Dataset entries
+++
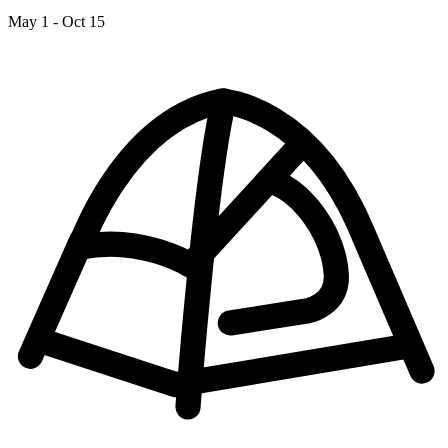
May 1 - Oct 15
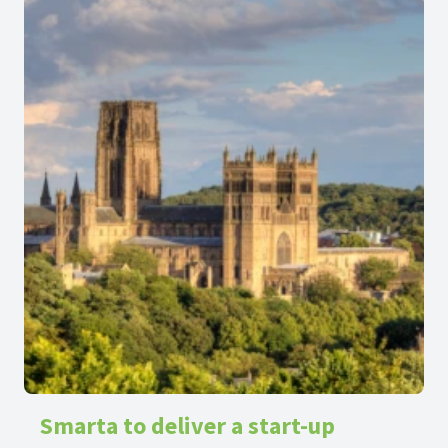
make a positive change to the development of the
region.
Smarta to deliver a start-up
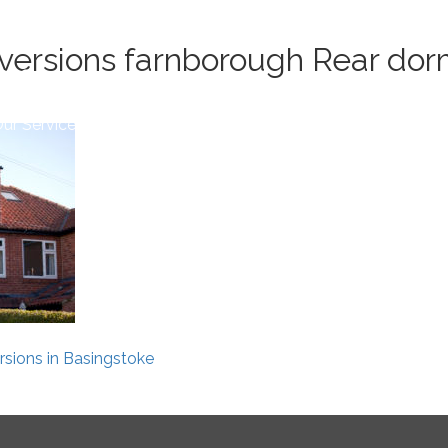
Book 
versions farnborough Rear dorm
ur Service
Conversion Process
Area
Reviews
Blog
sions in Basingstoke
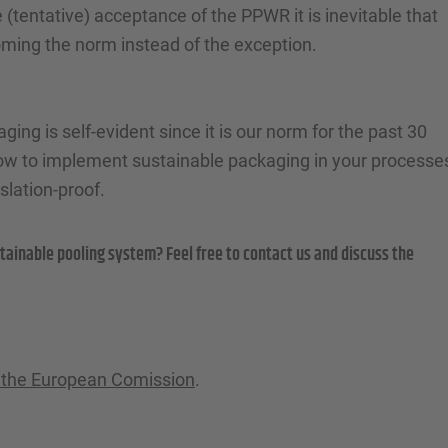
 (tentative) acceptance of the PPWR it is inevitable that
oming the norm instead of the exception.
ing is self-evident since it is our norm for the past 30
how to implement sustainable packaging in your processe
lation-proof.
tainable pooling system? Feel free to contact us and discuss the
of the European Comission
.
+++
- How to complete this task: Whenever the word "norm" shows up in a line of the entries, copy that line.

- Result:
oming the norm instead of the exception.
ing is self-evident since it is our norm for the past 30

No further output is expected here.